Saved entries

▬▬▬▬▬▬

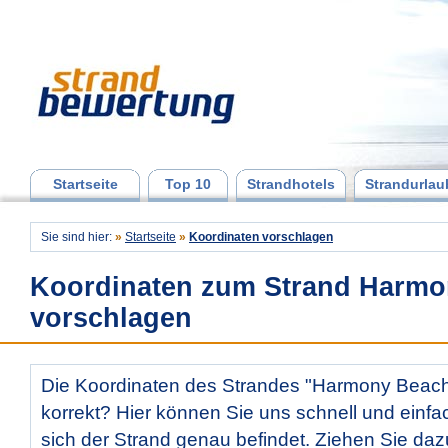
Startseite
Top 10
Strandhotels
Strandurlau
Sie sind hier:
»
Startseite
»
Koordinaten vorschlagen
Koordinaten zum Strand Harm
vorschlagen
Die Koordinaten des Strandes "Harmony Beach"
korrekt? Hier können Sie uns schnell und einfac
sich der Strand genau befindet. Ziehen Sie daz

▬▬▬▬▬▬

Prompt: Where a picture appears, skip it and copy the rest of the data word for word.

Answer to this task:
Startseite
Top 10
Strandhotels
Strandurlau
Sie sind hier:
»
Startseite
»
Koordinaten vorschlagen
Koordinaten zum Strand Harm
vorschlagen
Die Koordinaten des Strandes "Harmony Beach"
korrekt? Hier können Sie uns schnell und einfac
sich der Strand genau befindet. Ziehen Sie daz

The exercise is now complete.